▶ DIRECTIONS
An exact copy of every entry is needed, with no images.

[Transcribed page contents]
________________________________________

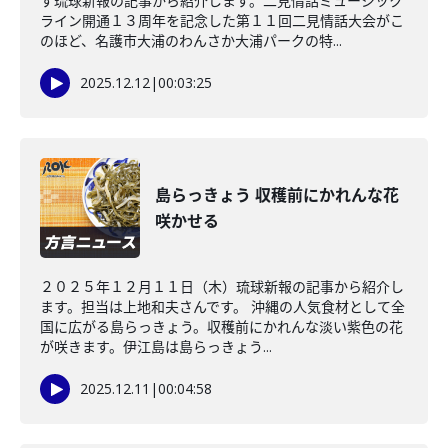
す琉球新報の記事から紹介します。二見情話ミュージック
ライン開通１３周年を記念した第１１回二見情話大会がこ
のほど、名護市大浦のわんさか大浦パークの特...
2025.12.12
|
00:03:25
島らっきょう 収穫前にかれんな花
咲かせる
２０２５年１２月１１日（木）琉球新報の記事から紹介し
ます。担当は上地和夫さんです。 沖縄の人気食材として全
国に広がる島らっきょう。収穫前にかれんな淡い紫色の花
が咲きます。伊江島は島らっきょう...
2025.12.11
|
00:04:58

________________________________________

▶ ANSWER BELOW
す琉球新報の記事から紹介します。二見情話ミュージック
ライン開通１３周年を記念した第１１回二見情話大会がこ
のほど、名護市大浦のわんさか大浦パークの特...
2025.12.12
|
00:03:25
島らっきょう 収穫前にかれんな花
咲かせる
２０２５年１２月１１日（木）琉球新報の記事から紹介し
ます。担当は上地和夫さんです。 沖縄の人気食材として全
国に広がる島らっきょう。収穫前にかれんな淡い紫色の花
が咲きます。伊江島は島らっきょう...
2025.12.11
|
00:04:58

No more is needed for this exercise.